WORK ORDER -> Search the records below for the word "click", then return every line where it appears.

Stored data entries
———
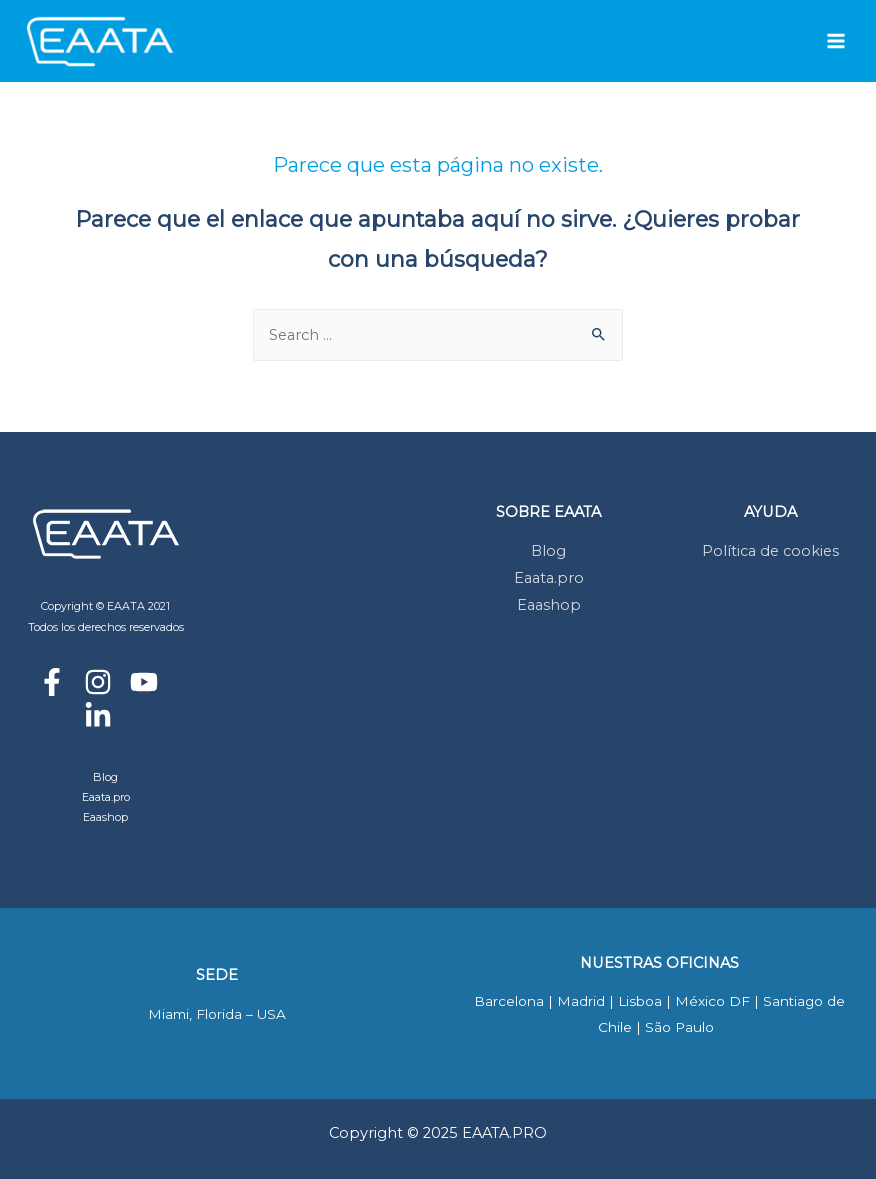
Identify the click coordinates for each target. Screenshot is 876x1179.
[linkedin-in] (105, 716)
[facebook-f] (59, 682)
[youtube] (151, 682)
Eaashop (105, 817)
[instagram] (105, 682)
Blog (105, 777)
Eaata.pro (106, 797)
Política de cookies (770, 551)
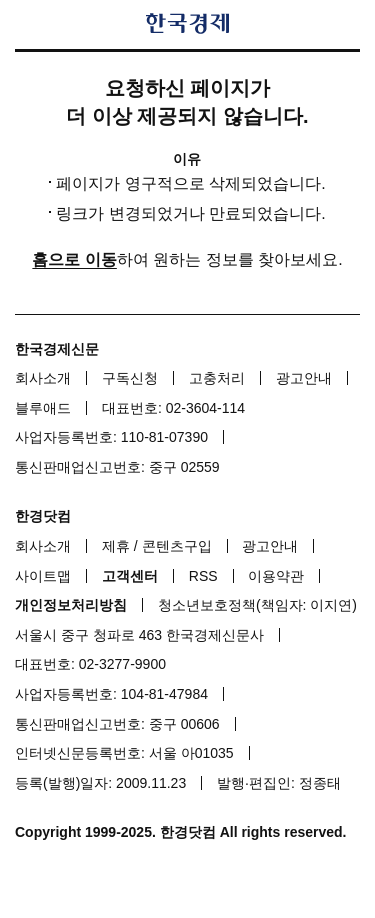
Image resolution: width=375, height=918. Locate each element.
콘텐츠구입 (177, 546)
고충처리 (217, 378)
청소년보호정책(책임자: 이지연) (257, 605)
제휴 (116, 546)
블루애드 (43, 408)
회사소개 (43, 378)
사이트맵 (43, 576)
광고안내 (304, 378)
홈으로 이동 (74, 259)
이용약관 (276, 576)
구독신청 (130, 378)
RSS (203, 576)
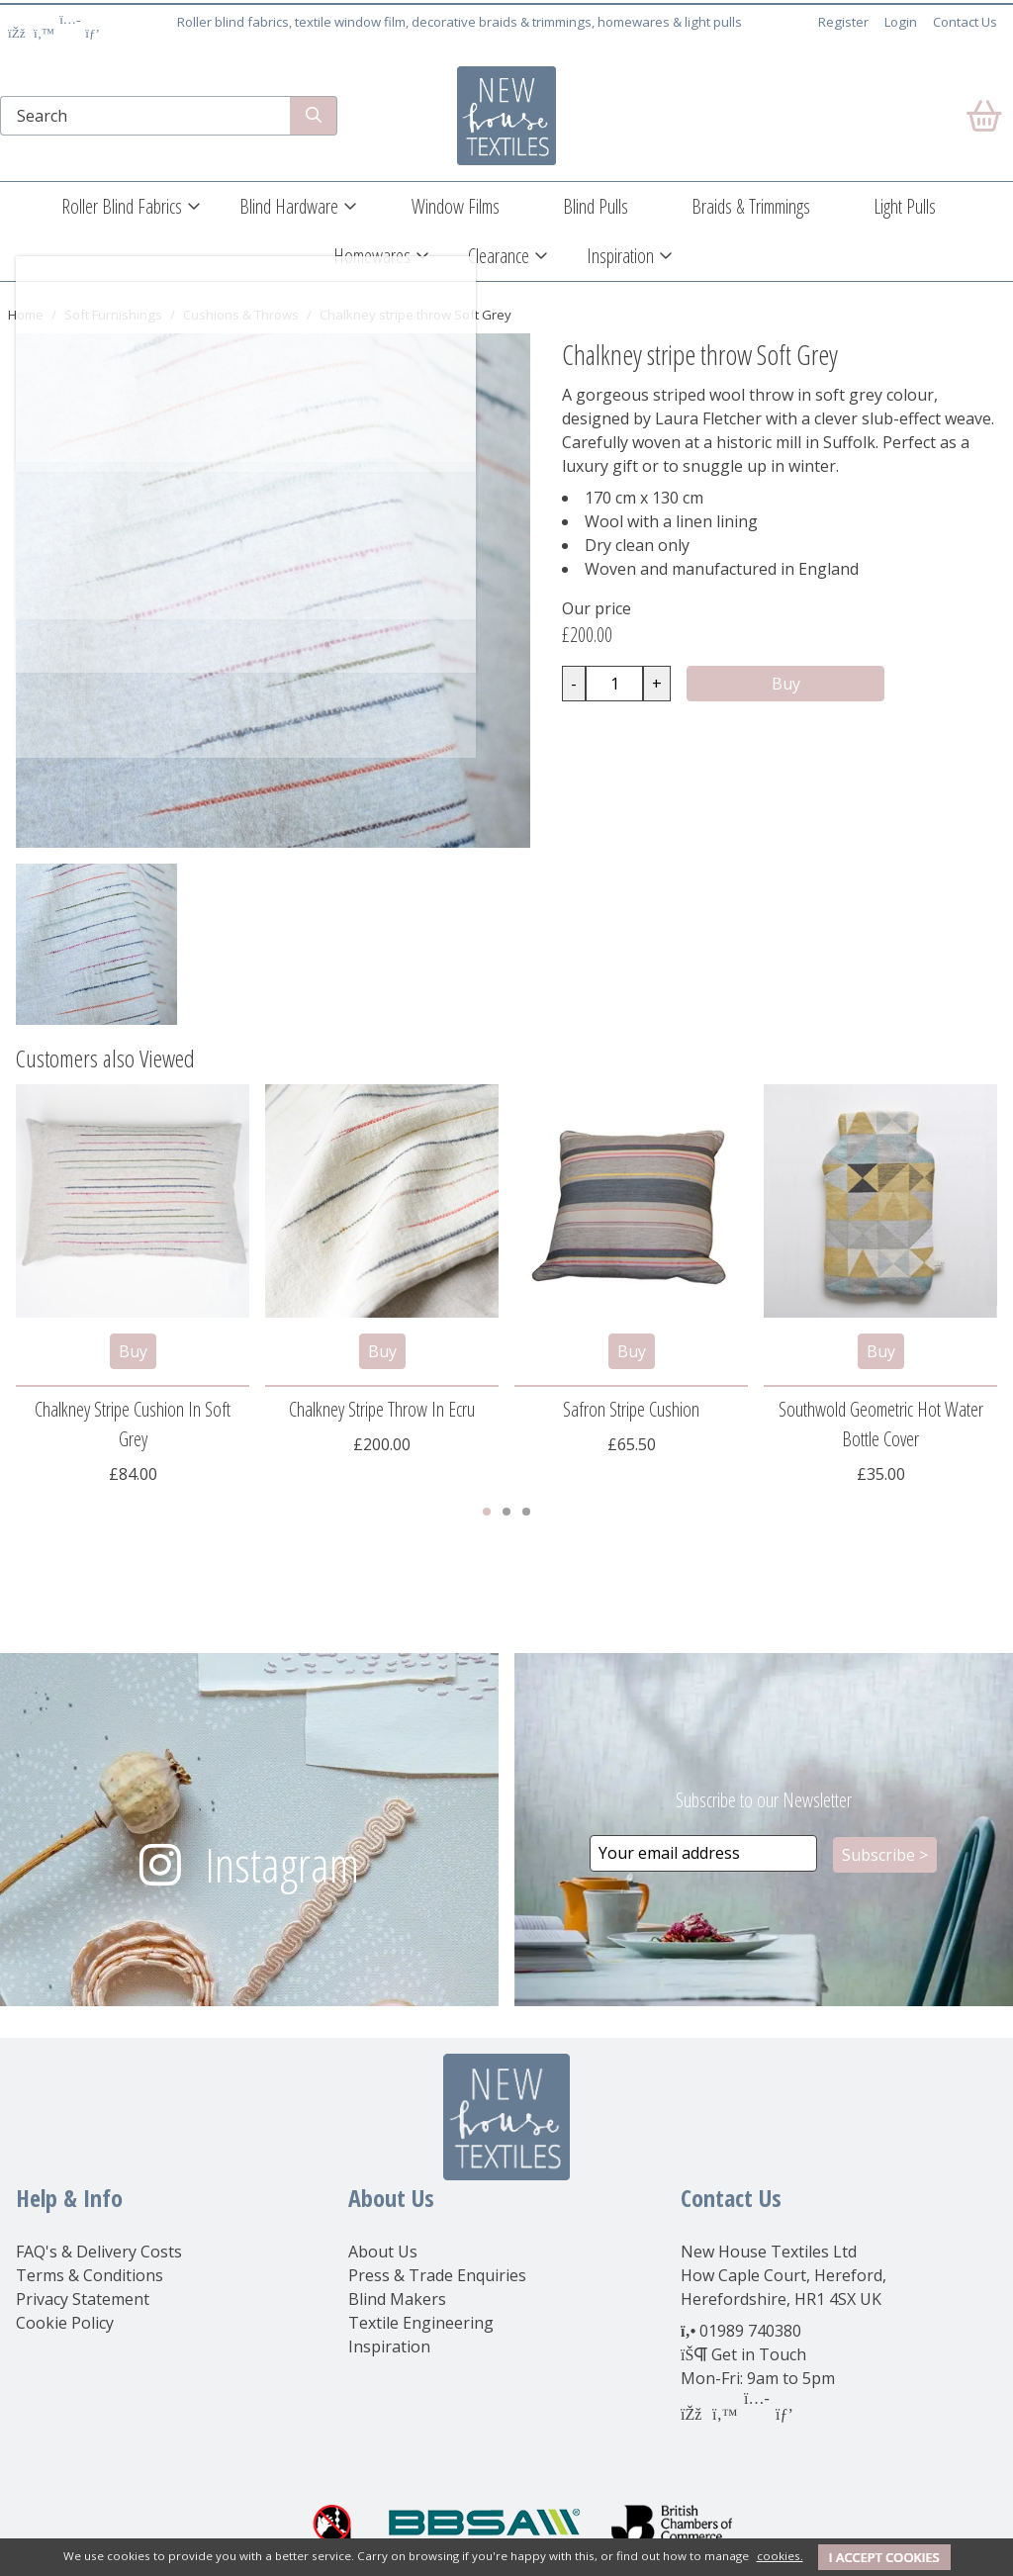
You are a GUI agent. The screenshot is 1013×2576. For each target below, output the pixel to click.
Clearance (498, 255)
———
OUTPUT ->
Identify the click coordinates for each target. Screenshot is 876x1179.
You are a GUI agent. The screenshot is 1013×2576. For each target below, output the pixel to click.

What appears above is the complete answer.